Total improvement: ~27x from initial version | Buffer pool impact: +93% improvement

Important Note on Real-World Performance

These benchmarks test a simple /ping endpoint that returns "pong". Real-world applications with database queries, business logic, file I/O, and external API calls will see significantly lower RPS (typically 100-500 RPS for typical web applications).
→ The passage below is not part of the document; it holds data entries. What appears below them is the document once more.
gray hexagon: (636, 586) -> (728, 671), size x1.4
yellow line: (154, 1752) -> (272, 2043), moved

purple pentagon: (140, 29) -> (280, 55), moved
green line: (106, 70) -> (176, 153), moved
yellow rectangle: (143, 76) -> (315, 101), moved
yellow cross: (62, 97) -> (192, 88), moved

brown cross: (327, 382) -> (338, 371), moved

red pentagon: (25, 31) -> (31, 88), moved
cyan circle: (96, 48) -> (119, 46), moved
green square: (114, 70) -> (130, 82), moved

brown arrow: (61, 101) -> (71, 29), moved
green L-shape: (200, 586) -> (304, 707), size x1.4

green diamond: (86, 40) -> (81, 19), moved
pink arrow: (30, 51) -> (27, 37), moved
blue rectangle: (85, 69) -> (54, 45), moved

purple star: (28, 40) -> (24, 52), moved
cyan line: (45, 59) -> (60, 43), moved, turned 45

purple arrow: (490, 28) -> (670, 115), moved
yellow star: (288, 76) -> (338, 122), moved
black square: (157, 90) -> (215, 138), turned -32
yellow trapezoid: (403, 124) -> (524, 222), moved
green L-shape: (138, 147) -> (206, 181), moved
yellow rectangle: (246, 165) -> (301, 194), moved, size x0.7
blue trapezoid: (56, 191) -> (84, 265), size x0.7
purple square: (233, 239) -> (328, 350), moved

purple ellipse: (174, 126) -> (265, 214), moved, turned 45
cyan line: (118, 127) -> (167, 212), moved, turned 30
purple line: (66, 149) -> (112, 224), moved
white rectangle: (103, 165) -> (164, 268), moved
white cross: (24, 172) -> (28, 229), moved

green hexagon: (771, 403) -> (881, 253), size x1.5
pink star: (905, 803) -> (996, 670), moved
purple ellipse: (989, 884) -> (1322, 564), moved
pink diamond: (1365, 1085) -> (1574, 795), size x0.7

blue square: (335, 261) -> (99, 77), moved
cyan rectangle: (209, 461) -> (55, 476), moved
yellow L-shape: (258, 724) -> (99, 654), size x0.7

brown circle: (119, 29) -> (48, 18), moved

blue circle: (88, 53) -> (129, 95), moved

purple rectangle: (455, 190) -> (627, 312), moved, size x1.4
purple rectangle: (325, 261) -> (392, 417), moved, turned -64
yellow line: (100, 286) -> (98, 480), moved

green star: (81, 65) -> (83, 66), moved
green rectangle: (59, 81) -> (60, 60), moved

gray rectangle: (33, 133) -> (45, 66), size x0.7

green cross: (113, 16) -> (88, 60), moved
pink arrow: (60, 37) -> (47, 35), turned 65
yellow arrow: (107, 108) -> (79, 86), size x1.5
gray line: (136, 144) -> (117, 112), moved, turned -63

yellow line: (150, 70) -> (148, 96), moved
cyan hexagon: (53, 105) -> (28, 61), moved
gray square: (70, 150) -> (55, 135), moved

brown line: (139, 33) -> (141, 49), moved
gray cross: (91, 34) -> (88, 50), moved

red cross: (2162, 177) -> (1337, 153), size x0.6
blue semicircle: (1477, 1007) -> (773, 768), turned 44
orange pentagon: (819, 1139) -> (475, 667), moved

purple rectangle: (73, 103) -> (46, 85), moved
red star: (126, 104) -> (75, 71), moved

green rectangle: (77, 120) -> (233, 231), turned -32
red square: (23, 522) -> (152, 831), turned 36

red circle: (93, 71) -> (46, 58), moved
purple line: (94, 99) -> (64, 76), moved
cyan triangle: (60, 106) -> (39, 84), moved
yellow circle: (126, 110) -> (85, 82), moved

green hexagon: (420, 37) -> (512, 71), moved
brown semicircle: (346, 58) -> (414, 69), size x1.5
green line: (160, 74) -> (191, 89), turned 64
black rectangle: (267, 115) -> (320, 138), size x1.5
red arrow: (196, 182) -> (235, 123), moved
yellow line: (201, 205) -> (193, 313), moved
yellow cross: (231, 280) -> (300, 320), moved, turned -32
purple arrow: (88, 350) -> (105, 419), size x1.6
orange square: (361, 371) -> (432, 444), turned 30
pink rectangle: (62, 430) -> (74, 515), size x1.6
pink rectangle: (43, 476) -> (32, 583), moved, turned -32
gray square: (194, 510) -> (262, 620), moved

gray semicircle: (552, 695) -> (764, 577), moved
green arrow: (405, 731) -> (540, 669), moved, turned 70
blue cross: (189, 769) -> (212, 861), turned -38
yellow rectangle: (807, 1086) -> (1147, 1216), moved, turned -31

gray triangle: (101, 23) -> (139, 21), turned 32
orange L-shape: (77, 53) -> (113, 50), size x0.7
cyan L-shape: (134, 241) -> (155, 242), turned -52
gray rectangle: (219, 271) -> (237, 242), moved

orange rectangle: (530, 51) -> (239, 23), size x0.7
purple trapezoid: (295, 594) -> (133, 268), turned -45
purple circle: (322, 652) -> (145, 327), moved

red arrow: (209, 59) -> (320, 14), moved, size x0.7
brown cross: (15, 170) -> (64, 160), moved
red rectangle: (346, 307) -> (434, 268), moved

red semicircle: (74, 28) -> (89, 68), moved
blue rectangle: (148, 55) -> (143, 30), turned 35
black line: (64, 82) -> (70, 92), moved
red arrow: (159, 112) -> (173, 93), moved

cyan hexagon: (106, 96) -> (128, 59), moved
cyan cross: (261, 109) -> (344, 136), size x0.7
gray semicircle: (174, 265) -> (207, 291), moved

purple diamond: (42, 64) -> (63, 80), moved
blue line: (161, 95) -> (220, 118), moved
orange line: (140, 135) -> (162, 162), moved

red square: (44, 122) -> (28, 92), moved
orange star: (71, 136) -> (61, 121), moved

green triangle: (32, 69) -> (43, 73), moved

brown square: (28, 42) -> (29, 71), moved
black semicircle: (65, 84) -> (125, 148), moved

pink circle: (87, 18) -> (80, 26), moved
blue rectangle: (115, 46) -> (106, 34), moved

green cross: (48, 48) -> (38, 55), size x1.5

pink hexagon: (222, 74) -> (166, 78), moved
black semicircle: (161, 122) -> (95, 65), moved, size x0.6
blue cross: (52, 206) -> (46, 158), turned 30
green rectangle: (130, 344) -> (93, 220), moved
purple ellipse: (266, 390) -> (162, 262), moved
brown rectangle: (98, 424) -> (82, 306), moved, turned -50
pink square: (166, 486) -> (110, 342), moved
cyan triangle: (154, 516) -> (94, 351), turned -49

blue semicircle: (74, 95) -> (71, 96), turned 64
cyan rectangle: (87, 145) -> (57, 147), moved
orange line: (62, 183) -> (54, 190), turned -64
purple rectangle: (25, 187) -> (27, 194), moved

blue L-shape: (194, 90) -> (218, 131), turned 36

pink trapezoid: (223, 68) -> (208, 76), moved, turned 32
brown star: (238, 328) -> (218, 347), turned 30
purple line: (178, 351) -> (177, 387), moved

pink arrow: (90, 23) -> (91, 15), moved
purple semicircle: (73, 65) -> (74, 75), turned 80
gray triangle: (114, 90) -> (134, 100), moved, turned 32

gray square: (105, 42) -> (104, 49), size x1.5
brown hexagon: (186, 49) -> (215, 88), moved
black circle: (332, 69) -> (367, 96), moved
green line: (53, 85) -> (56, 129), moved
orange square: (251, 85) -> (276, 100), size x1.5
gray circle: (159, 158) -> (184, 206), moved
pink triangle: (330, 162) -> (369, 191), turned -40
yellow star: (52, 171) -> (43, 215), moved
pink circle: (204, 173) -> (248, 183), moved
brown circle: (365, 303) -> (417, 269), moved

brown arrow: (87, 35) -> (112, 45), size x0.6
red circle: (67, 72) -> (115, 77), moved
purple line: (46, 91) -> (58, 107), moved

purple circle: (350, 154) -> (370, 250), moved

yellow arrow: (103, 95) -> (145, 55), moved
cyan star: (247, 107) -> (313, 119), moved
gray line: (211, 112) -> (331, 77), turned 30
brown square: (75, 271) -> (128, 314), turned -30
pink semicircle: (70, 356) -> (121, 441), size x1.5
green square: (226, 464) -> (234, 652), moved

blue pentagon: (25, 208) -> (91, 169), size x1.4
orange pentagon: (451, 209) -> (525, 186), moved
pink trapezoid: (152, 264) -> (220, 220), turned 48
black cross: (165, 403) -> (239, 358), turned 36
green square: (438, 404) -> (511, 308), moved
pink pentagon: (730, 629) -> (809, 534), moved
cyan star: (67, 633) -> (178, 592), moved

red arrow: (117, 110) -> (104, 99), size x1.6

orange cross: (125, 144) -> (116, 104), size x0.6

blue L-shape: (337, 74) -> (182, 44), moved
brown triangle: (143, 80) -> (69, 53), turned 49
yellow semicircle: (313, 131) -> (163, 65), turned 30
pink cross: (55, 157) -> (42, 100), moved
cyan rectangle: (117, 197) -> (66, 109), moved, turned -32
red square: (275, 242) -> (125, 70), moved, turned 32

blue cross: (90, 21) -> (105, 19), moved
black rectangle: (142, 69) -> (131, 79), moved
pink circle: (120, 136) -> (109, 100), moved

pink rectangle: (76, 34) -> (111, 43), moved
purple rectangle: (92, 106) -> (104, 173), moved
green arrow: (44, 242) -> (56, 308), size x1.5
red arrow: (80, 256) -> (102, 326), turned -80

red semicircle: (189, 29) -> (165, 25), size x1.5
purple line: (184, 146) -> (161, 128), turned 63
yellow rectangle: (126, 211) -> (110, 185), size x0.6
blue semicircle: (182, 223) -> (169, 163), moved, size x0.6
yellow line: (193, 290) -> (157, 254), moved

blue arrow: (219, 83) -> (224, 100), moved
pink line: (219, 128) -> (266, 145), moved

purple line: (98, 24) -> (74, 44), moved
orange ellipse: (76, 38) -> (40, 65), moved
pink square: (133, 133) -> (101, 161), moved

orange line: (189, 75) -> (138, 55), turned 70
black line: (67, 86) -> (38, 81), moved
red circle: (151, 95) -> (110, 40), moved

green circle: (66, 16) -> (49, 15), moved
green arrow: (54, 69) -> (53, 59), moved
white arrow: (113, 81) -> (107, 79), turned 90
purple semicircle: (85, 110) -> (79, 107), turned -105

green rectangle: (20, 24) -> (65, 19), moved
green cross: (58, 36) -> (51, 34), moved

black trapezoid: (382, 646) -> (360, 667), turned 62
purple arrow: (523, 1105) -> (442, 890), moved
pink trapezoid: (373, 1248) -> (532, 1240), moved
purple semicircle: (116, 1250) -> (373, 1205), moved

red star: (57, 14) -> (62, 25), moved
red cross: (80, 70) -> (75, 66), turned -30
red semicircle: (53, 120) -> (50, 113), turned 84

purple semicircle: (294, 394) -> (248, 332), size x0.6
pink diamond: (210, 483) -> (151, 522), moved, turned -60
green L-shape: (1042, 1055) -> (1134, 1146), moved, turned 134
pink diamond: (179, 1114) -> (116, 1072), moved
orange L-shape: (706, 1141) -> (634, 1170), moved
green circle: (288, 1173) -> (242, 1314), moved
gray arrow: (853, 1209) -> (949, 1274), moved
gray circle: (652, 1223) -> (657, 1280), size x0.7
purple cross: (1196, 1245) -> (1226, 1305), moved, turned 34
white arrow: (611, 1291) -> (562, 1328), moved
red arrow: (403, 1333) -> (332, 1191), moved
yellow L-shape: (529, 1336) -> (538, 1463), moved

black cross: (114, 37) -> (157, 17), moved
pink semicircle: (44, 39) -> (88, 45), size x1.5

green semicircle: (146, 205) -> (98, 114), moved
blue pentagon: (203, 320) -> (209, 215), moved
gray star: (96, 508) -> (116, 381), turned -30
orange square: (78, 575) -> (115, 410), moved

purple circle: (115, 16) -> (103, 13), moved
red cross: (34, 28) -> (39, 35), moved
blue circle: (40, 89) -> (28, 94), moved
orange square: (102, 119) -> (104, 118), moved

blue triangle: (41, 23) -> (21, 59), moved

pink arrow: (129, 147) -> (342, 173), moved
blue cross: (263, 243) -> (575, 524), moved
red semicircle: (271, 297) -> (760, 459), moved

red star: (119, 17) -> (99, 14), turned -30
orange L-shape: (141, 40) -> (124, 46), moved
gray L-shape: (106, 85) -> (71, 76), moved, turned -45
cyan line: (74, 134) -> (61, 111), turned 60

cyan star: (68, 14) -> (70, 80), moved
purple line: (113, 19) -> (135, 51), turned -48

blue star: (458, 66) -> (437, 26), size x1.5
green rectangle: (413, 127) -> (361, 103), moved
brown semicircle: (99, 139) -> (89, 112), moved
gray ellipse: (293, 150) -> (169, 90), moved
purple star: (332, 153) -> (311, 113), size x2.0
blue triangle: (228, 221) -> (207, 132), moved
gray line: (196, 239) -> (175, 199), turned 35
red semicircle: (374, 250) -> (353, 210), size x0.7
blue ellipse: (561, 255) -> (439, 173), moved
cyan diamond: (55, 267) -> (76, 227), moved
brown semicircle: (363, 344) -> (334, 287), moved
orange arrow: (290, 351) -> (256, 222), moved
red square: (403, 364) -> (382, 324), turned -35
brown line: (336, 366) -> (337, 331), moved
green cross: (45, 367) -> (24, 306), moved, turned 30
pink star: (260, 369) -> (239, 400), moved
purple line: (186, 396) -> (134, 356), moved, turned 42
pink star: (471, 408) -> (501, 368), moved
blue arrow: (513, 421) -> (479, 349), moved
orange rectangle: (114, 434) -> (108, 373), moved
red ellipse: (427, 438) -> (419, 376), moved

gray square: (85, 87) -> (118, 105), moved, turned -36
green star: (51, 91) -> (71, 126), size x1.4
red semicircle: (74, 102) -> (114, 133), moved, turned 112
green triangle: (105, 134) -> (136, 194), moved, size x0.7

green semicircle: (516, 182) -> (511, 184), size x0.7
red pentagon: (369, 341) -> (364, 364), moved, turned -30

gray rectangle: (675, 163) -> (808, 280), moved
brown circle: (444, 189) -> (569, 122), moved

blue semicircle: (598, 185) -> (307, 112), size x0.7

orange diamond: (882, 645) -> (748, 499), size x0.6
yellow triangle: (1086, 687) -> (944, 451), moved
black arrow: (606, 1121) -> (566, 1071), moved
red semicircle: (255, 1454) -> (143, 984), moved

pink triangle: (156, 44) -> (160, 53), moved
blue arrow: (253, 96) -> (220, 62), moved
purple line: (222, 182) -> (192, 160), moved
The buffer pooling optimization helps with the networking layer, but your application logic will be the primary bottleneck in production scenarios.

Under the Hood

• TCP Connection Pooling: HTTP/1.1 keep-alive implementation
• Custom HTTP Parser: Zero-dependency request parsing with chunked reading
• Goroutine-per-connection: Leverages Go's concurrency model
• Memory Pooling: sync.Pool for buffer reuse across requests
• MIME Detection: Comprehensive content-type handling for static files
• Memory Efficient: Streams request bodies instead of full buffering
• TLS/SSL Layer: Optional HTTPS encryption for secure connections
• Signal Handling: Context-based graceful shutdown with proper cleanup

Project Structure

├── server/
│   ├── server.go          # Core HTTP server logic with buffer pools
│   └── server_test.go     # Test suite
├── pages/                 # Static files and templates
│   ├── index.html
│   ├── login.html
│   ├── welcome.html
│   └── styles.css
├── server.crt             # Self-signed certificate (for HTTPS)
├── server.key             # Private key (for HTTPS)
├── main.go                # Example web application
└── README.md

What I Learned

Building from TCP sockets up provided insights into:

• How HTTP requests are structured and parsed at the protocol level
• TCP connection lifecycle and keep-alive mechanics
• TLS/SSL encryption and certificate management
• Security considerations (DoS protection, path traversal attacks)
• Go's networking primitives and goroutine-per-connection model
• Template rendering and form data handling from scratch
• The critical importance of proper connection reuse for performance
• Signal handling and graceful shutdown patterns for reliable server termination
• Buffer pooling and memory optimization - Reusing buffers with sync.Pool to eliminate allocation overhead and reduce GC pressure

Testing

go test ./server

The test suite covers request parsing, routing, response generation, and includes integration tests with real TCP connections.

Load Testing

Test the server with ApacheBench:

# Peak performance test (low concurrency)
ab -n 10000 -c 10 -k http://localhost:8080/ping

# High concurrency test
ab -n 5000 -c 1000 -k http://localhost:8080/ping

# Without keep-alive (shows the impact of connection reuse)
ab -n 5000 -c 100 http://localhost:8080/ping

Limitations

This is a learning project, not production software:

• Basic error handling
• Simple routing (no path parameters or regex matching)
• No middleware system
• Limited HTTP method support
• Self-signed certificates only (use proper CAs for production)
• No rate limiting or DDoS protection
• No database connection pooling
• No caching layer
• Synthetic benchmarks (real apps with DB/logic will be slower)

Why Build This?

Most web development happens at the framework level (Express, Flask, etc.). Building from TCP sockets up helps understand what's actually happening under the hood - HTTP parsing, connection management, TLS encryption, memory optimization, and the networking fundamentals that frameworks abstract away.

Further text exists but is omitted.